La Suède est agitée par un mystère entourant sa pêche depuis le 3 mai, quand Sveriges Natur, le magazine de la Société suédoise pour la protection de la nature, alerté d’une erreur vieille de 20 ans.
La limite établie pour protéger les poissons menacés par la surpêche fut modifiée dans le mauvais sens. Plus proche du littoral, elle étend la surface de pêche plutôt que de la restreindre. Au total, 330 km2 de mer n’ont pas pu être protégés à cause de cet écart.
Cette erreur a été constatée sur la côte de Halland, dans le Kattegat, le détroit à l’ouest de la Suède qui la sépare du Danemark. Cette zone maritime faisait l’objet d’un accord entre les deux pays voisins datant de 1932 sur le partage de leur zone de pêche.
« Dans le Kattegat, les pêcheurs de chaque pays ont le droit de pêcher jusqu’à une distance de trois milles marins de la côte de l’autre pays », stipule l’accord.
Lorsque l’Agence suédoise pour la gestion de la mer et de l’eau avait décidé, en 2004, de réduire les aires de pêche en les éloignant de la côte, cette zone fut traitée différemment à cause de cet accord. Cependant, l’enquête menée par Sveriges Natur a révélé qu’il n’existait aucune documentation expliquant pourquoi la nouvelle limite concernant le Kattengat avait été établie à cet endroit.

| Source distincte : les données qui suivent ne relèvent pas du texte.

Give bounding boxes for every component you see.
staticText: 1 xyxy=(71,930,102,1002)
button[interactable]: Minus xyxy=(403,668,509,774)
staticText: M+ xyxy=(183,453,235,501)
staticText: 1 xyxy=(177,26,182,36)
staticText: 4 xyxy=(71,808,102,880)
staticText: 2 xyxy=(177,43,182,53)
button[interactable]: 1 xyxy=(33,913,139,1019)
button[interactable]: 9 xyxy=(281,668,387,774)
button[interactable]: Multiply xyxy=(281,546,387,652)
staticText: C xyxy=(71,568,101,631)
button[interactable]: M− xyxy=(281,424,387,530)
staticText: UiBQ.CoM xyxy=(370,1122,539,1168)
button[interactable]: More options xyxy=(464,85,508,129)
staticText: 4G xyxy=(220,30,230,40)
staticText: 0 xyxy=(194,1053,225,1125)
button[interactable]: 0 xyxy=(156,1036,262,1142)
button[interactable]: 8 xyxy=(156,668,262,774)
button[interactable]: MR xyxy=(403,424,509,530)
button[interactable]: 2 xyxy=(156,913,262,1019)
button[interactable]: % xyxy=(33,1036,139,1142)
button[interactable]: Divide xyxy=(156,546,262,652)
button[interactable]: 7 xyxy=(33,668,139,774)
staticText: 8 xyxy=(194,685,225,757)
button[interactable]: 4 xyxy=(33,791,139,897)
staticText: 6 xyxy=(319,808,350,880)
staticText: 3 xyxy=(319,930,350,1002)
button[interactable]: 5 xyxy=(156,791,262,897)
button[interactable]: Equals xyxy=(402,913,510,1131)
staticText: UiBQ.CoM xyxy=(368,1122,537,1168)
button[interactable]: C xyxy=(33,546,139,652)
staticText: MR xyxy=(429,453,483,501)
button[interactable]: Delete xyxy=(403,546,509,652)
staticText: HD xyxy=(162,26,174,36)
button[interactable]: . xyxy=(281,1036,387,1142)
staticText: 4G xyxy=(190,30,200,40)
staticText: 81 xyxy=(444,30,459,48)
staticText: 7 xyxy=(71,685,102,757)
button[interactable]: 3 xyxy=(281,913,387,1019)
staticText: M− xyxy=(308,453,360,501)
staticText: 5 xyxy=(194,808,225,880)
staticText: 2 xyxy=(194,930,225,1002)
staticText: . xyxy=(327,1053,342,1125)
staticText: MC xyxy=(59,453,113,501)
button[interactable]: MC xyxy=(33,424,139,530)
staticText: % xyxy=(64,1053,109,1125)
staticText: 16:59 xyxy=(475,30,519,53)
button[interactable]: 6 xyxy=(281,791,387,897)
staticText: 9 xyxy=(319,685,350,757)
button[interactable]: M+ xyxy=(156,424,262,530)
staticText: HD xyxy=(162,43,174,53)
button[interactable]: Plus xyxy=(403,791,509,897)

« Le littoral ou le rivage utilisé pour tracer la limite du chalutage dans le Kattegat n’est documenté nulle part à l’Agence suédoise pour la gestion de la mer et de l’eau, à l’exception d’un projet avec des lignes de crayon et des trous de compas sur une carte marine à laquelle Sveriges Natur a eu accès » déclare le magazine.
La limite précédente, fixée en 1993, ne figurait pas non plus sur la carte, alors qu’elle devait être la référence pour cette modification.
C’est donc une décision arbitraire qui aurait délimité la zone de pêche au chalut, une méthode de pêche qui piège un maximum de poissons dans de grands filets traînés derrière un bateau. En Suède, 73% des poissons capturés en 2021 l’étaient de cette manière.
Une crise du poisson en Suède
En Suède, le hareng et le cabillaud sont mis en danger par la surpêche.
Les captures de hareng ont drastiquement baissé, passant de 45 400 tonnes pêchées en 1993 à 3 055 tonnes en 2021. Jan Isakson, le directeur du Secrétariat de la pêche, parle d’effondrement des stocks de cabillaud, après la sortie d’un rapport détaillé sur la situation en mer Baltique.
« Il n’y a pas que le cabillaud qui est en jeu. C’est un prédateur au sommet de la mer, et sa disparition aura des répercussions sur l’ensemble de l’écosystème de la mer Baltique », explique Jan Isakson.
Bien que l’installation de limites de chalutage soit un bon point, des mesures plus efficaces restent nécessaires d’après l’Université suédoise des sciences agricoles car la population de poisson ne se reconstitue pas rapidement. Au Canada, en Terre-Neuve, les stocks de cabillaud ne se sont par exemple toujours pas rétablis depuis leur effondrement en 1992 malgré les mesures qui ont été prises par le pays.
« Les quotas de pêche doivent également être réduits, en particulier en mer Baltique », explique Stina Tano de la Société suédoise pour la protection de la nature. Cette organisation préconise des mesures plus efficaces dont le respect véritable des limites de chalutage.
En effet, il reste possible de pêcher au chalut à l’intérieur de la zone protégée, sous certaines conditions. En 2021, près de 9 % de toutes les prises des chaluts suédois dans les eaux suédoises venaient de l’intérieur des zones protégées d’après les chiffres de la plus grande organisation environnementale en Suède. De quoi remettre en question l’utilité d’une telle limite.
Suite à l’enquête, une modification de la ligne de chalutage par l’Agence suédoise pour la gestion de la mer et de l’eau sera effectuée au printemps en mer Baltique et en automne dans le Kattegat. Mais cette fois-ci, la zone protégée sera définie numériquement.